**INPUT DATA**
- Opening Delimiter -

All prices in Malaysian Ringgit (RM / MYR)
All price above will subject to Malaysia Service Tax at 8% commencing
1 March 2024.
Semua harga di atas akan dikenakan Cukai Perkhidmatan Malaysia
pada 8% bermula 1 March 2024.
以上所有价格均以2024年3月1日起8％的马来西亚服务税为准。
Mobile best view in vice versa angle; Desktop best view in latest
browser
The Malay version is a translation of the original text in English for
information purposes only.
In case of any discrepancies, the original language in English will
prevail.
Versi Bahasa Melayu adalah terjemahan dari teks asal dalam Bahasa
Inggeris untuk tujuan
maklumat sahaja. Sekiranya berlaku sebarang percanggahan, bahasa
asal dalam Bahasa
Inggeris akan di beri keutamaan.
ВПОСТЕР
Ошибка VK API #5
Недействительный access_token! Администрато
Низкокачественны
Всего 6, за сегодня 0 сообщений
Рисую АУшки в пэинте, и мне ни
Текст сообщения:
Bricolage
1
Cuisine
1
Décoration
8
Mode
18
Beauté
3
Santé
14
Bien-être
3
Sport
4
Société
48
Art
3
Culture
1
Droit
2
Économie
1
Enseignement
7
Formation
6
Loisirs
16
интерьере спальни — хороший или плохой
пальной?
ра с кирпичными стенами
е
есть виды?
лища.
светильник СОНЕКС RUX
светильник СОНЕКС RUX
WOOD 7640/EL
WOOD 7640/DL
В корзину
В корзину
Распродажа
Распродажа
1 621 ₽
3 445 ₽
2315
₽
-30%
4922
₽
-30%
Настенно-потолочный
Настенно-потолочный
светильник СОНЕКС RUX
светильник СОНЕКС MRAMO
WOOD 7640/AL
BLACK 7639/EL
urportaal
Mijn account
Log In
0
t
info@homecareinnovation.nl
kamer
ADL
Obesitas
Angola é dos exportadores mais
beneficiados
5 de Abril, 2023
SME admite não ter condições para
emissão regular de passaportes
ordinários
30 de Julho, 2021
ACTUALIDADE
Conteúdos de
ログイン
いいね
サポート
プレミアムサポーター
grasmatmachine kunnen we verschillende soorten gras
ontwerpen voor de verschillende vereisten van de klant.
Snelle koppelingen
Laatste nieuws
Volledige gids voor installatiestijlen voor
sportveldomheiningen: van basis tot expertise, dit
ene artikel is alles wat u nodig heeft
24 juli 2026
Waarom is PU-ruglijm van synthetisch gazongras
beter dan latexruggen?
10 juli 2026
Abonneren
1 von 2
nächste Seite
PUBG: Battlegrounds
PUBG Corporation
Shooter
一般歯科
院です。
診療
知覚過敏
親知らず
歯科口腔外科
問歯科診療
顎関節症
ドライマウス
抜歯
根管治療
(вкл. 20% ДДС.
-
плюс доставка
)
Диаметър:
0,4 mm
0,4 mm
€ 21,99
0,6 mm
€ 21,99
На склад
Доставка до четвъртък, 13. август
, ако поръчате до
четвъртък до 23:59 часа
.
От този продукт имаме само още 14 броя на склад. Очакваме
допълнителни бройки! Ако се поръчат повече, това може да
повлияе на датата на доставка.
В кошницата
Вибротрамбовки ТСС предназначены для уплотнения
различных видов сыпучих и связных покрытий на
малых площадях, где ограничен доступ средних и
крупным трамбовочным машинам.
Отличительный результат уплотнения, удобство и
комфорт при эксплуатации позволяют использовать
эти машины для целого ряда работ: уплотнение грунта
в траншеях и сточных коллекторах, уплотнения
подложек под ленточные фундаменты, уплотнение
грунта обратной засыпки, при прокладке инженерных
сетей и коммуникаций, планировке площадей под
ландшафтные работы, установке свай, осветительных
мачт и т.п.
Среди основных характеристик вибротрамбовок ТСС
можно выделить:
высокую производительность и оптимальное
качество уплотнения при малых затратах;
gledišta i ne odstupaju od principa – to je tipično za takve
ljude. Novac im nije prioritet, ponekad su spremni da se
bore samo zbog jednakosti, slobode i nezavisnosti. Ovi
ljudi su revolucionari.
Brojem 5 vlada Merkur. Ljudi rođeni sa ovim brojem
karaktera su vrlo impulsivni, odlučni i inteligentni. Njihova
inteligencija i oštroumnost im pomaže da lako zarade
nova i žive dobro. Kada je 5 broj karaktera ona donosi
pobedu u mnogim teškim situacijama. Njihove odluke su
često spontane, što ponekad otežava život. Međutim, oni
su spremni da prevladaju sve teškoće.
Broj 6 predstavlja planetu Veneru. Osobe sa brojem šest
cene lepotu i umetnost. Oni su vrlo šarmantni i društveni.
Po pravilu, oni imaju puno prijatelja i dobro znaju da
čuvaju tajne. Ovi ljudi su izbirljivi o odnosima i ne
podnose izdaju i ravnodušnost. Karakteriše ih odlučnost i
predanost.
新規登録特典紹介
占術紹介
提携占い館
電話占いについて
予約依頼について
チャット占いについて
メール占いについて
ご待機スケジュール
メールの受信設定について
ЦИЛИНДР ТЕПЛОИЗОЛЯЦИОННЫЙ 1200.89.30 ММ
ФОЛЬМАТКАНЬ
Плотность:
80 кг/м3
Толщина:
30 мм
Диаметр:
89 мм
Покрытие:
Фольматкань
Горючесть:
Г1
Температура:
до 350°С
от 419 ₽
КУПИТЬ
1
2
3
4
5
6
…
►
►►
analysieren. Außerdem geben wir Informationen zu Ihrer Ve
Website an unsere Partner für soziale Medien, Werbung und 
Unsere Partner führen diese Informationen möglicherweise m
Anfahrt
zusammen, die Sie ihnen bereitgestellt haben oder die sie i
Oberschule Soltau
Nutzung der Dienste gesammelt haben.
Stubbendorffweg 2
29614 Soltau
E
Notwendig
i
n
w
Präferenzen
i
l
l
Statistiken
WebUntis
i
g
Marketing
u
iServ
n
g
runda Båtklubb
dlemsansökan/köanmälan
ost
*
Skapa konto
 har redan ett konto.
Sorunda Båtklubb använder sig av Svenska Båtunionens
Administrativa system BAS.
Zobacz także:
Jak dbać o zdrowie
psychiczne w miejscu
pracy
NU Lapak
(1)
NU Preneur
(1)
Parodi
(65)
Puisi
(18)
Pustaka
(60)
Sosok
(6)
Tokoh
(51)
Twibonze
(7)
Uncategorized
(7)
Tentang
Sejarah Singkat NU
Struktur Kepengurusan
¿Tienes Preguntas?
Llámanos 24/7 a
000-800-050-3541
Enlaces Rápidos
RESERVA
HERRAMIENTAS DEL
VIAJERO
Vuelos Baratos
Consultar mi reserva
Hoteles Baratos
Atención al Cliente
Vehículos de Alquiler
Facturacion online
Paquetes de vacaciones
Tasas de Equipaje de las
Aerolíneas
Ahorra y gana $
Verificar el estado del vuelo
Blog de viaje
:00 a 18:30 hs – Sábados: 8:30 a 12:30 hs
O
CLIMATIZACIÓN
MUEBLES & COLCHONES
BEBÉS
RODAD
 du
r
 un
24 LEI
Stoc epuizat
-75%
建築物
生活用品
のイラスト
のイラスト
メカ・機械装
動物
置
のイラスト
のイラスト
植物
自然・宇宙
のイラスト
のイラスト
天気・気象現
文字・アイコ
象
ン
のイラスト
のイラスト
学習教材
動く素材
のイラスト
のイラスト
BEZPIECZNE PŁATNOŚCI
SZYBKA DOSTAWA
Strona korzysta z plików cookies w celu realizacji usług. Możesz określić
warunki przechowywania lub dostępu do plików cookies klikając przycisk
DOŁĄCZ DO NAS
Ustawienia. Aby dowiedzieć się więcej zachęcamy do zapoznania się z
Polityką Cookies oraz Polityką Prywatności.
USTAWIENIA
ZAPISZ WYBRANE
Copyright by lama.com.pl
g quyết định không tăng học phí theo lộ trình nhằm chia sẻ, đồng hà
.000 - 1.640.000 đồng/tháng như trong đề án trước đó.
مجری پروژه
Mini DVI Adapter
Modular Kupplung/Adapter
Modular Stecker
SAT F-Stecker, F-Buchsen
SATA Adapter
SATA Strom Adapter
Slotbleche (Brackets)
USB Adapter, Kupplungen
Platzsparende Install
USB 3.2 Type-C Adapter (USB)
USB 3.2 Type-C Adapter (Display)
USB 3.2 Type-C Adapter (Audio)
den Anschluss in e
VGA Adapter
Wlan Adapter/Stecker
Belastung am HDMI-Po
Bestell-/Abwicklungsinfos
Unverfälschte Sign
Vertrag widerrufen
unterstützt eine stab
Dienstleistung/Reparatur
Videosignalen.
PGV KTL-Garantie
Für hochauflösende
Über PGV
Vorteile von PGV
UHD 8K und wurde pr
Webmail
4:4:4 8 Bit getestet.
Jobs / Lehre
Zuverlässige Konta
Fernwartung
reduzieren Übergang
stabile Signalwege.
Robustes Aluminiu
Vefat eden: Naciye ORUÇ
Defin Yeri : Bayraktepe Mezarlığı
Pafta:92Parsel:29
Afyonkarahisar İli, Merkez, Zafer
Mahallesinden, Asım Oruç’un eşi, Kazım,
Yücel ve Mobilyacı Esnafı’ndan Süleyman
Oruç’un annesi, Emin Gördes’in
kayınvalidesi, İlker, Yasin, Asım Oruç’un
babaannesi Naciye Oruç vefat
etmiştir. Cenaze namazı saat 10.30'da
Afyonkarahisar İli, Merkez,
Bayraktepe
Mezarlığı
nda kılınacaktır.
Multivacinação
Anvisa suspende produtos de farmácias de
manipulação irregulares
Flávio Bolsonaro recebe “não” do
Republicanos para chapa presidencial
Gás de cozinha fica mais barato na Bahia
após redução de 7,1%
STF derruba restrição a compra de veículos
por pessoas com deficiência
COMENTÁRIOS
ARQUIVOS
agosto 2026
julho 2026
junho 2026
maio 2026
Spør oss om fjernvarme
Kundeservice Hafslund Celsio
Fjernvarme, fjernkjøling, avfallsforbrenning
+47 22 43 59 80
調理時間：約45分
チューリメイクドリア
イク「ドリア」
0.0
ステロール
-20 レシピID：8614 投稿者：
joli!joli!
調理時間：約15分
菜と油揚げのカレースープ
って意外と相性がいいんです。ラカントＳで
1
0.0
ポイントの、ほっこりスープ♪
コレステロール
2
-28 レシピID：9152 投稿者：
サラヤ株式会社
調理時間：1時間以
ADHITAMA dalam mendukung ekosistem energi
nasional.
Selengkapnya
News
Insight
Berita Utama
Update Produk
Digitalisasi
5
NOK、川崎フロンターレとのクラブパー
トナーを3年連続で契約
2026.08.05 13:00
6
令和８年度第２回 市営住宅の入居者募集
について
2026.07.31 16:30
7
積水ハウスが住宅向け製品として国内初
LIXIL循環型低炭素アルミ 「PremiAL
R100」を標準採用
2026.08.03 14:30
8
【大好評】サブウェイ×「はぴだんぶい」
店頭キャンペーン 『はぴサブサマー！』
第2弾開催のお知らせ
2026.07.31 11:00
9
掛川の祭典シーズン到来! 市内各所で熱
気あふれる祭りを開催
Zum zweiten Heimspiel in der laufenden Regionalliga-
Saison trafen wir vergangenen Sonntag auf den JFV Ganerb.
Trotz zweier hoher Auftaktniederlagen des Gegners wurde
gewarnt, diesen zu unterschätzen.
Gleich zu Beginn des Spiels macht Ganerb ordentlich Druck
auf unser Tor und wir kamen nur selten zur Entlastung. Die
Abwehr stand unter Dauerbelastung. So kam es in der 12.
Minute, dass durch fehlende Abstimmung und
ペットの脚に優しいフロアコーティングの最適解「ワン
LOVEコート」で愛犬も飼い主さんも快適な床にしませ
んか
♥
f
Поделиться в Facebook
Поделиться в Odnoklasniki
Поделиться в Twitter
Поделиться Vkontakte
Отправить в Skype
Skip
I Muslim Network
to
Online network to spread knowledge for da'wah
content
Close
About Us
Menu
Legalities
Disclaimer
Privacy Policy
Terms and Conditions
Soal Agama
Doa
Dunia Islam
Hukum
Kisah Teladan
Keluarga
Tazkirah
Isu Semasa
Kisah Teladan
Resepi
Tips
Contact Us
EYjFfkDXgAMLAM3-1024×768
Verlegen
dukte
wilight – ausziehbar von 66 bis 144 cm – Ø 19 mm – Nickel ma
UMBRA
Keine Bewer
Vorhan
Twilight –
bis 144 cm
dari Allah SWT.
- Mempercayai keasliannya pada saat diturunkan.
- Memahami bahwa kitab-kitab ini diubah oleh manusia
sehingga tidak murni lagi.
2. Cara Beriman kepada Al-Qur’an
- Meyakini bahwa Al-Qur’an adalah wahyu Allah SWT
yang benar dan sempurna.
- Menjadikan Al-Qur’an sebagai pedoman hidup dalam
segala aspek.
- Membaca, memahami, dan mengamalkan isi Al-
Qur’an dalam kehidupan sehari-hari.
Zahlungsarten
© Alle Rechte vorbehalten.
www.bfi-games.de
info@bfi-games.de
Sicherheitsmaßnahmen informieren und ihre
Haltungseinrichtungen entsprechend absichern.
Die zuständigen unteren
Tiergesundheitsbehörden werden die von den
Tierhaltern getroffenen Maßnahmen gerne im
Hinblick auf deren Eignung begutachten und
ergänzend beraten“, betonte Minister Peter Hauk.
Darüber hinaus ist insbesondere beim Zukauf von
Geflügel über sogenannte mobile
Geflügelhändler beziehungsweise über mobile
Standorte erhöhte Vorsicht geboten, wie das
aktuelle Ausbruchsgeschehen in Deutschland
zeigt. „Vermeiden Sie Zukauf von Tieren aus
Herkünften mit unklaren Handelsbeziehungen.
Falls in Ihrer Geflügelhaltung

- Closing Delimiter -

**PROBLEM DETAILS**
Using the entries above, output exactly the lines between the line holding "- Mempercayai keasliannya" and the line holding "Geflügelhändler beziehungsweise über mobile", end lines included, and nothing more.

**SOLUTION**
- Mempercayai keasliannya pada saat diturunkan.
- Memahami bahwa kitab-kitab ini diubah oleh manusia
sehingga tidak murni lagi.
2. Cara Beriman kepada Al-Qur’an
- Meyakini bahwa Al-Qur’an adalah wahyu Allah SWT
yang benar dan sempurna.
- Menjadikan Al-Qur’an sebagai pedoman hidup dalam
segala aspek.
- Membaca, memahami, dan mengamalkan isi Al-
Qur’an dalam kehidupan sehari-hari.
Zahlungsarten
© Alle Rechte vorbehalten.
www.bfi-games.de
info@bfi-games.de
Sicherheitsmaßnahmen informieren und ihre
Haltungseinrichtungen entsprechend absichern.
Die zuständigen unteren
Tiergesundheitsbehörden werden die von den
Tierhaltern getroffenen Maßnahmen gerne im
Hinblick auf deren Eignung begutachten und
ergänzend beraten“, betonte Minister Peter Hauk.
Darüber hinaus ist insbesondere beim Zukauf von
Geflügel über sogenannte mobile
Geflügelhändler beziehungsweise über mobile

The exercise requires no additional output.